22nd October 2021Musicians Union – Case Study

We’re proud to work with some fantastic clients and we love to celebrate the brilliant work they are doing.  We spoke to the Musicians’ Union about how they have navigated the challenges of the last year, and what they will be focusing on going forward into 2022 and beyond.

Tell us a bit about who you are, and please introduce your organisation in 3 sentences telling us a little bit about what it does

I am Naomi Pohl, Deputy General Secretary of the Musicians’ Union. We represent 31,000 professional musicians in the UK. We are a small trade union that punches above its weight in terms of negotiating with employers and representing our members to the Government. As a Union, we are member-led and all our decision and policy making involves consultation with musicians who either sit on our many specialist Committees or take part in ballots.

How has the last 18 months affected your organisation

Like most of the UK workforce, in March 2020 we moved all our activities online. We closed our offices temporarily and staff relocated to home. As musicians were largely prevented from working by Government regulations, for the first time in the Union’s almost 130 year history, the nature of our work completely changed. We opened a Hardship Fund which we donated £1m to from our investment portfolio. We gave our members six months free membership if they were in financial hardship and gave out small grants to keep them going. We also engaged with Government Ministers, Officials, MPs, and the wider music industry to try to get workplaces reopened as swiftly and safely as possible. The lack of in-person meetings and travel has saved the Union money so, aside from the £1m we put into the Hardship Fund; our finances have been better than we anticipated. We lost a few members while they weren’t working but now our numbers are rising again, which is encouraging.

Give us an example of the risks and opportunities that surfaced as a result

The biggest risk was losing members because most of them weren’t earning. The pandemic has been a complete disaster for musicians and many of our members have suffered financial hardship. Offering a subscriptions holiday was a financial risk but we knew it was the right thing to do. Thankfully, it paid off and our membership levels have remained relatively steady in the most difficult of circumstances. We are also looking to downsize our headquarters and keep some of our activities online which will save money and make us more productive. The pandemic has shown how we can operate more efficiently but without reducing benefits and services for members, something we have aspired to but perhaps wouldn’t have achieved to this extent in other circumstances.

We’d love to hear any real successes which you think have come about because of how you adapted

We had planned to sell our headquarters and downsize prior to the pandemic and now it’s clear what a timely and pertinent decision that was.
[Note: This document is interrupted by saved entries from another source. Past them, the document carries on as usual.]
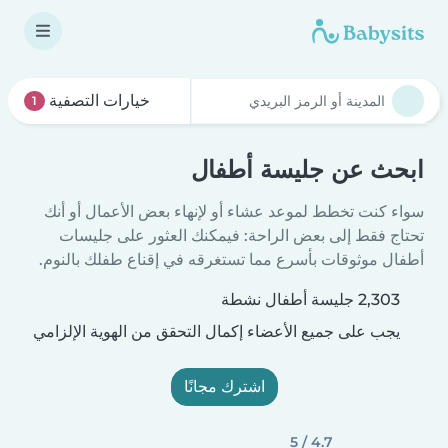
خيارات التصفية
1
ابحث عن جليسة أطفال
سواء كنت تخطط لموعد عشاء أو لإنهاء بعض الأعمال أو أنك
تحتاج فقط إلى بعض الراحة: فيمكنك العثور على جليسات
أطفال موثوقات بأسرع مما تستغرقه في إقناع طفلك بالنوم.
2,303 جليسة أطفال نشطة
يجب على جميع الأعضاء إكمال التحقق من الهوية الإلزامي
اشترك مجانًا
4.7 / 5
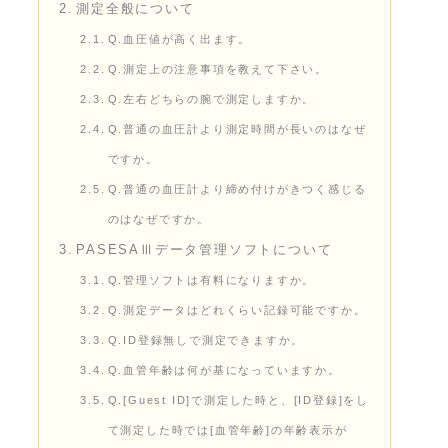
測定全般について
Q.血圧値が高く出ます。
Q.測定上の注意事項を教えて下さい。
Q.左右どちらの腕で測定しますか。
Q.普通の血圧計より測定時間が長いのはなぜ
ですか。
Q.普通の血圧計より締め付けがきつく感じる
のはなぜですか。
PASESAⅢデータ管理ソフトについて
Q.管理ソフトは有料になりますか。
Q.測定データはどれくらい記録可能ですか。
Q.ID登録無しで測定できますか。
Q.血管年齢は何が基になっていますか。
Q.[Guest ID]で測定した時と、[ID登録]をし
て測定した時では[血管年齢]の年齢表示が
We are all excited about a fresh start in a more modern, open plan environment and we’ll be hot-desking so we can operate with less space. It will still provide a proper London home for the MU that our members can visit, but without the burden of high running costs, repairs, and maintenance. The important thing for colleagues is that it feels like a step forward not back. We will be better located, and it will facilitate more collaboration between teams. Plus, we expect most people will want to work from home half the week which should afford a better work-life balance. All in all, a really positive change for us as an organisation and as individuals.

What are the biggest lessons learned about yourself or your leadership team

I’ve been impressed how everyone in the organisation has adapted to change. However, it has been tough on all of us at times and I think many colleagues have opened up about the challenges of working from home, including the impact on mental health. Speaking to colleagues based in their home environment and hearing about who they live with, the caring responsibilities they have and how they’re coping made me feel much more in touch with them all on a personal level. I am keen to maintain these relationships. It is important to recognise that we all have lives outside of work and there are challenges shared across every level of the business. We can support each other.
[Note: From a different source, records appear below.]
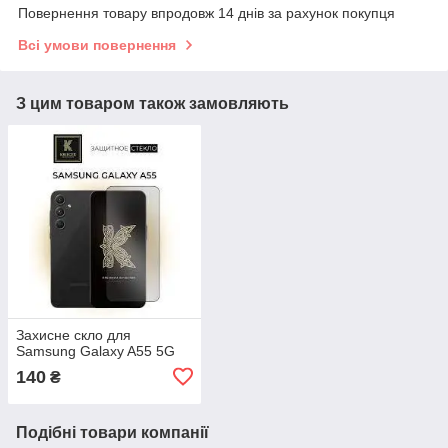
Повернення товару впродовж 14 днів за рахунок покупця
Всі умови повернення
З цим товаром також замовляють
Захисне скло для
Samsung Galaxy A55 5G
140
₴
Подібні товари компанії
Who was your biggest inspiration during the pandemic?

I am inspired by the resilience of our members who have been through the toughest imaginable time and keep making music against all the odds. Many of them adapted to move their music teaching and gigging online, started writing and recording, learned new skills or found temporary jobs to subsidise their activities. Most of them are freelance and many didn’t qualify for Government support, but they kept performing, rehearsing, creating, practising and supporting each other.

How are you feeling about the future and what are your hopes for the next 12 months?

Now that the music industry is recovering, I feel hopeful for the future. I am off to see a West End musical and going to a music festival in September, as well as the Ivor Novello Awards. Finally, some live music and in-person events! It’s great to hear from members who are getting back to what they do best, and I think we are going from strength to strength as an organisation. One of my big hopes for the next 12 months is that some of our campaigning work comes to fruition. For example, we are lobbying for guaranteed royalties for musicians from music streaming and we have some big opportunities to influence Government this side of Christmas. We also hope to make some headway on the challenges presented by Brexit for touring musicians, which is a very important issue for our members.